Expand and Improve Parks and Open Space
Green spaces contribute to our personal well-being and regional economy. Access to parks and open space improves the health of our region's residents and the value of their homes.
Abundant natural areas make our seven-county region a more desirable place to live and work, and without green spaces, our economic competitiveness would suffer.
Parks and open space were central to the 1909 Plan of Chicago. Daniel Burnham helped to preserve open corridors of land—our parks, forest preserves, and the lakefront—contributing immeasurably to the welfare of our region and its residents.
Yet Burnham's network of open space remains a work in progress. Less than half of our region's residents have adequate parks nearby. Despite well-documented benefits like flood protection and biodiversity, much of our region's natural open space remains unprotected.
The region's network of parks and open space is our "green" infrastructure—no less essential to prosperity and livability than any other infrastructure. But as with systems for transportation, water treatment, and other needs, our green infrastructure must be managed, restored, and expanded.
Through coordinated investments, we should preserve a network of land and water corridors by increasing current preserves and creating new ones.
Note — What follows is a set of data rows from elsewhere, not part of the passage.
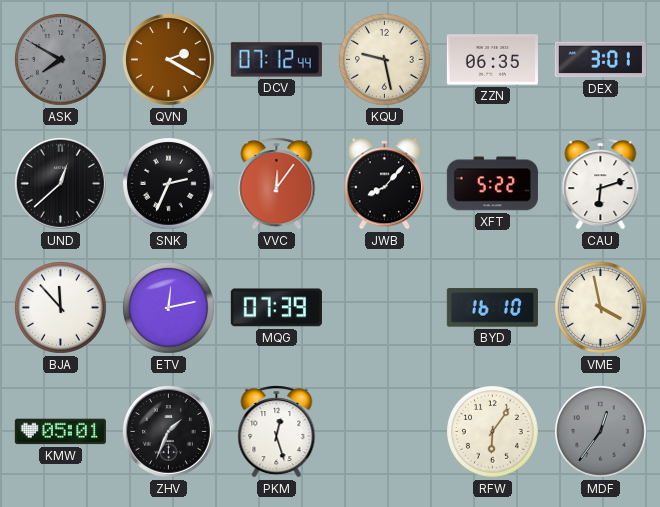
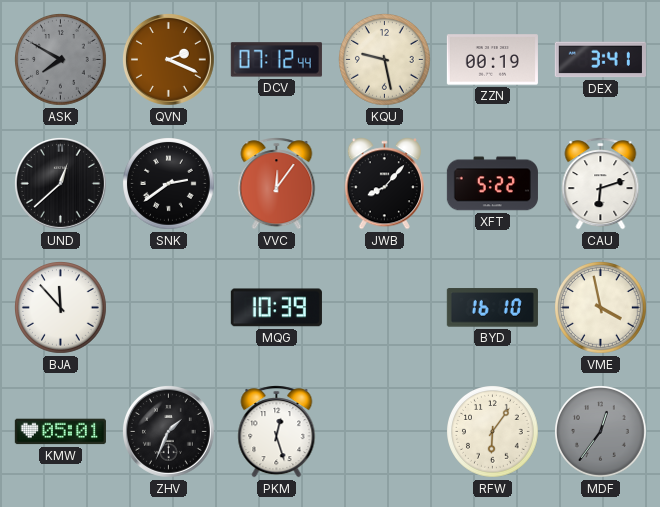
QVN: 2:20 -> 2:19
ZZN: 06:35 -> 00:19
DEX: 3:01 -> 3:41
SNK: 2:34 -> 2:39
ETV: 12:13 -> none
MQG: 07:39 -> 10:39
The region should provide functional connections (known as greenways) between parks and preserves to support recreation and ecosystems.
The GO TO 2040 plan recommends that the region make significant, criteria-based investments in parks and open space—providing more parks in developed areas, preserving the region's most important natural areas, and providing functional connections between parks and preserves by using the green infrastructure network as a design concept.
Our region has expanded over the last 100 years, and the corridors of open space Burnham envisioned must expand as well. We owe it to future generations and to ourselves.
GO TO 2040 proposes a green infrastructure network that follows waterway corridors, expands existing preserves, and creates new preserves in the region.
Preserve the Most Important Natural Areas
Over the next 30 years, an additional 150,000 acres of land across the seven counties should be preserved through a collaborative, multi-organizational, publicprivate approach. Most of this should conserve a network of land and water — the green infrastructure network — that follows waterway corridors, expands existing preserves, and creates new preserves in the region. Forest preserve and conservation districts, the state, private funders, and others should all prioritize land preservation within the green infrastructure network.
Provide More Parks
The region needs additional parks to provide recreation and open space to as many residents as possible. But it is challenging to provide land in already developed places where it is needed most, even though the total acreage required for new parks is not high. Local governments should collaborate to provide additional parks in the areas least served by them, and municipalities in particular should look on redevelopment as an opportunity to provide additional park space even in the context of moderate increases in residential density.
Provide Green Connections
Another way of establishing connections between parks and preserves is a greenway trail. The region has been very successful in developing off-street trails over the past two decades, and GO TO 2040 envisions organizations in the region continuing to use the Greenways and Trails Plan to establish connections between preserves and parks, as well as to support walking and bicycling alternatives. The region's objective should be to double existing greenway trail mileage by 2040.